▶ _WORK INSTRUCTIONS_
Reproduce word for word every line from the one containing "Identify the location" through the end of the listing below; omit the pictures.

▶ _SOURCE MATERIAL_
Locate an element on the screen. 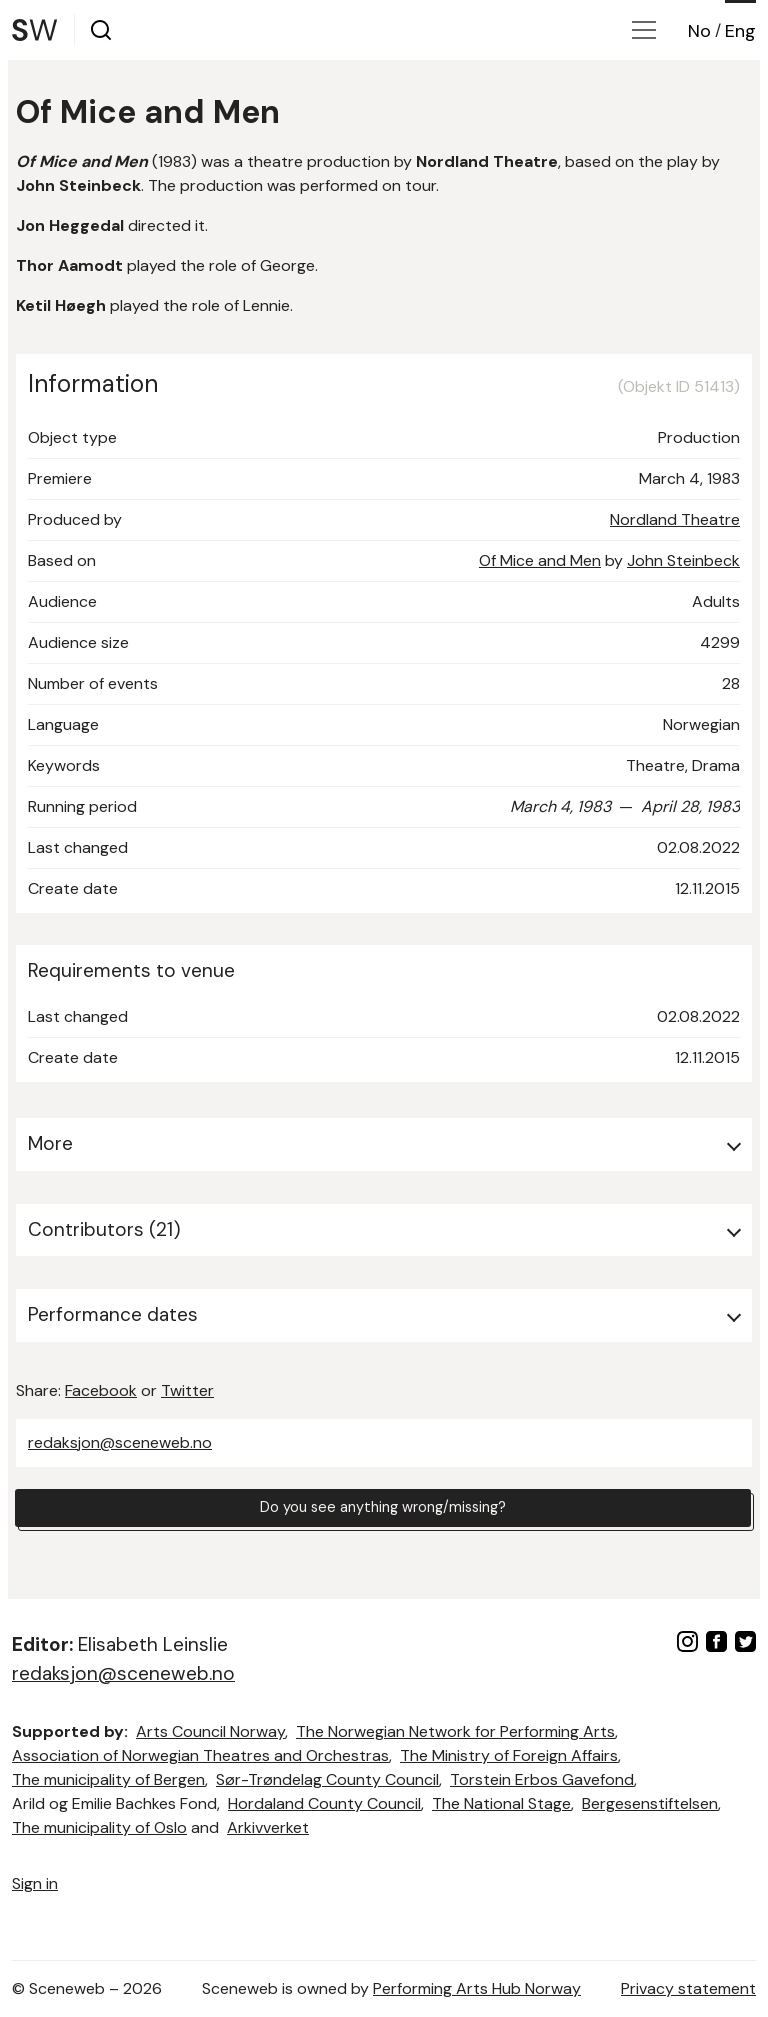 Image resolution: width=768 pixels, height=2017 pixels. No is located at coordinates (699, 31).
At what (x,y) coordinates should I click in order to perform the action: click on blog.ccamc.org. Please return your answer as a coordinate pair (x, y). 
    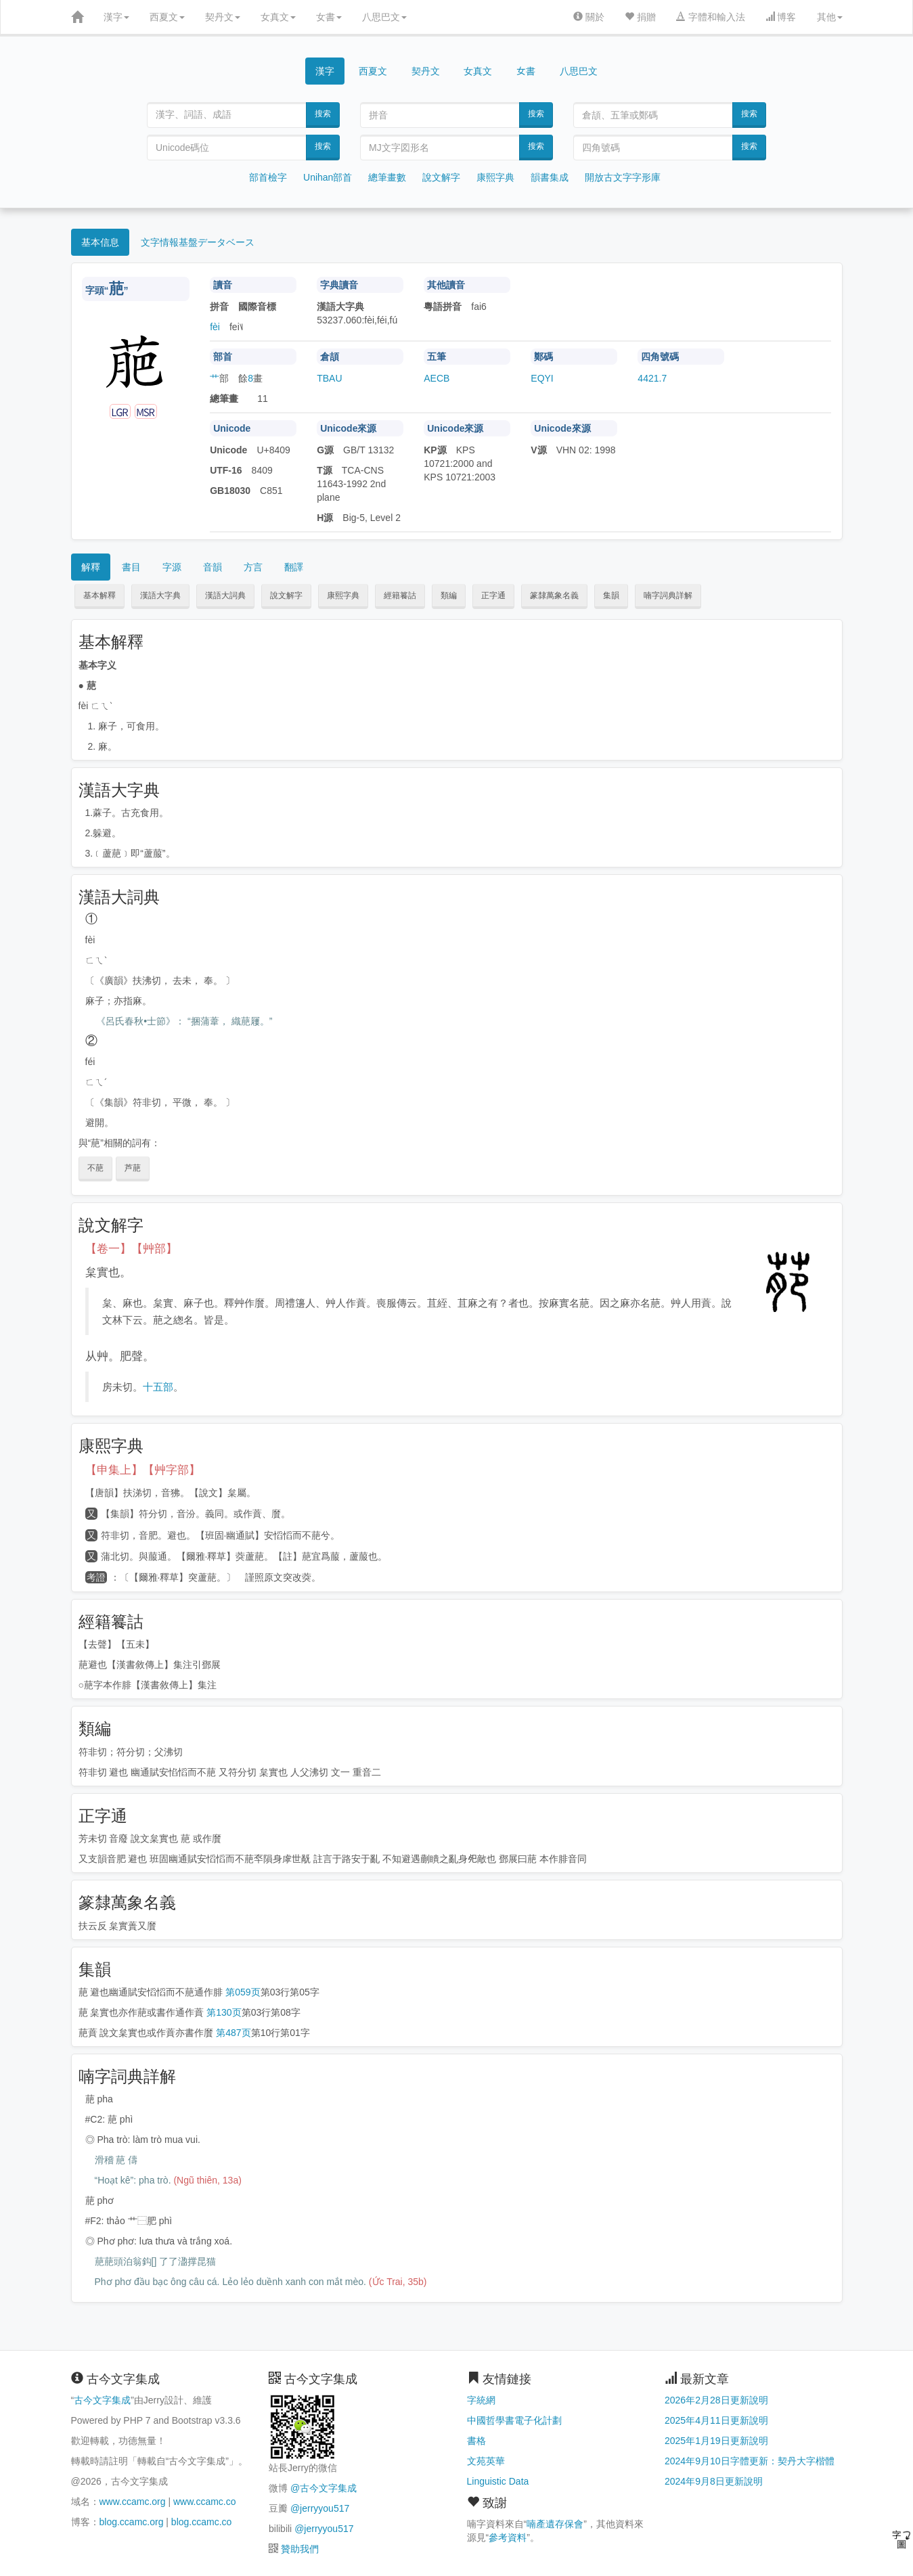
    Looking at the image, I should click on (131, 2521).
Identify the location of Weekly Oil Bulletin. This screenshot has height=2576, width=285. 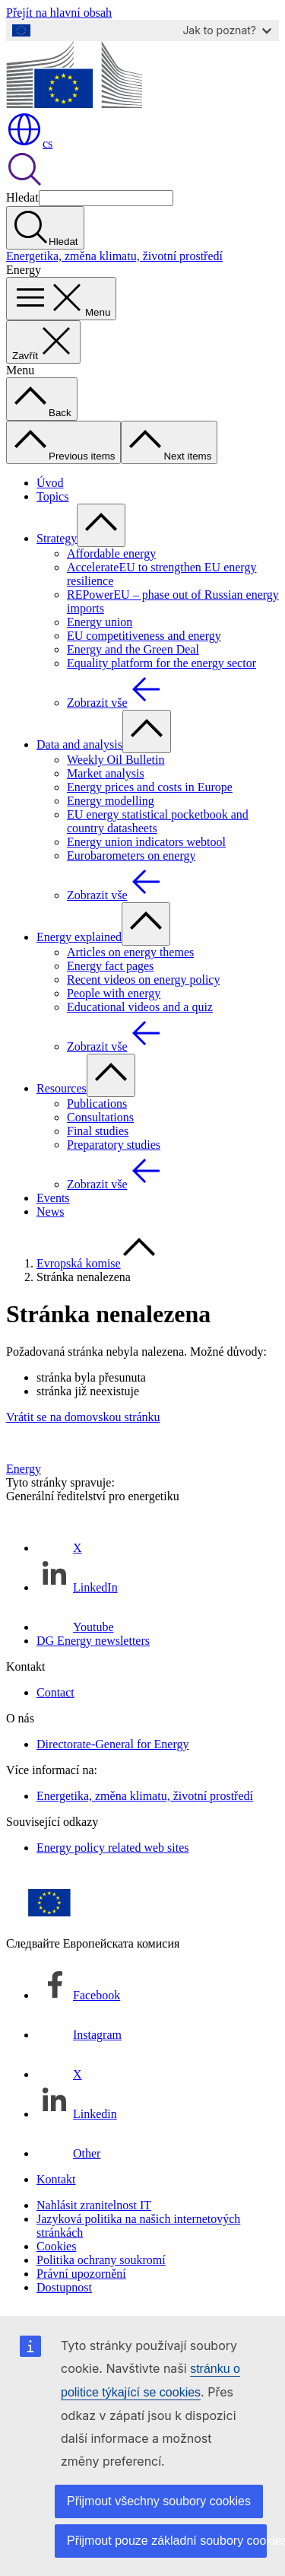
(115, 759).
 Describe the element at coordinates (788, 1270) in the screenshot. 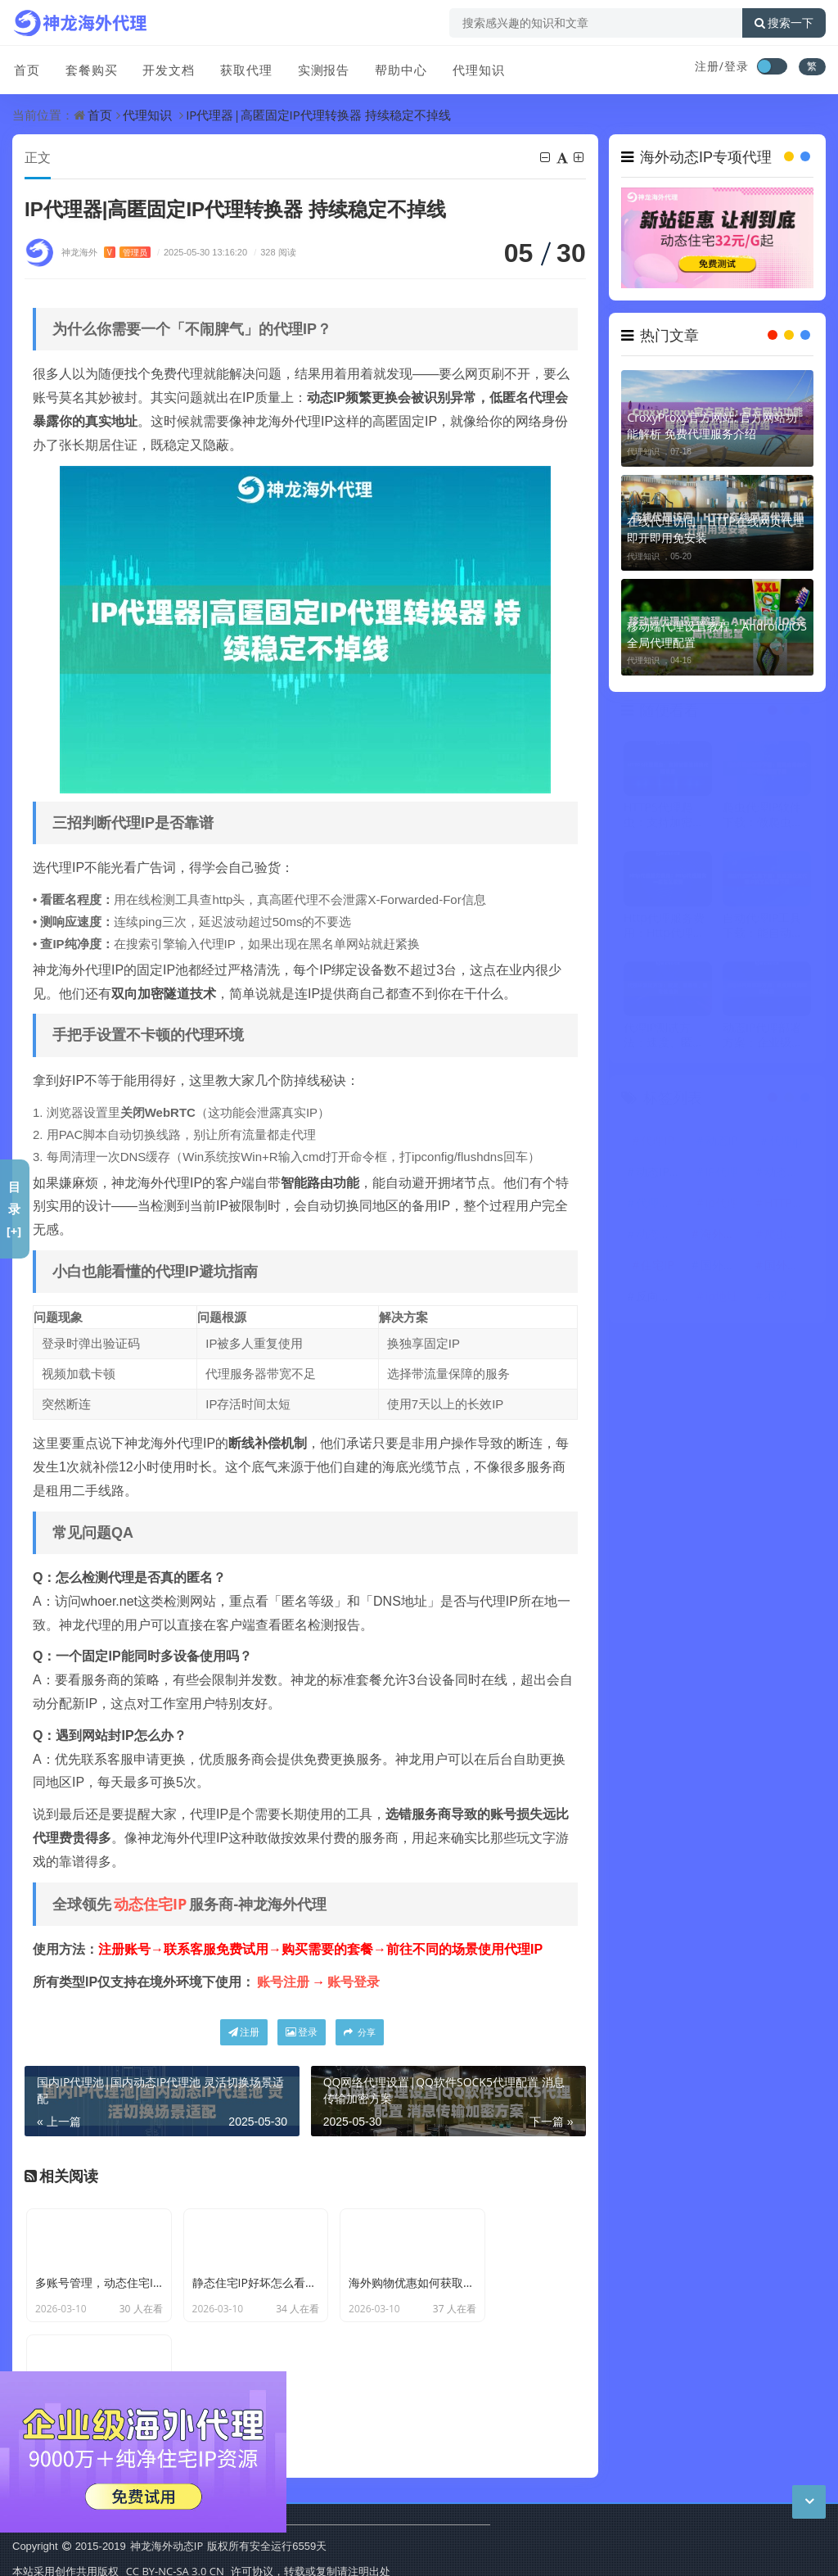

I see `国外代理IP` at that location.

▶ _COMPLETED TASK_
Identify the location of Weekly Oil Bulletin. This screenshot has height=2576, width=285. 
(115, 759).
 Describe the element at coordinates (788, 1270) in the screenshot. 

I see `国外代理IP` at that location.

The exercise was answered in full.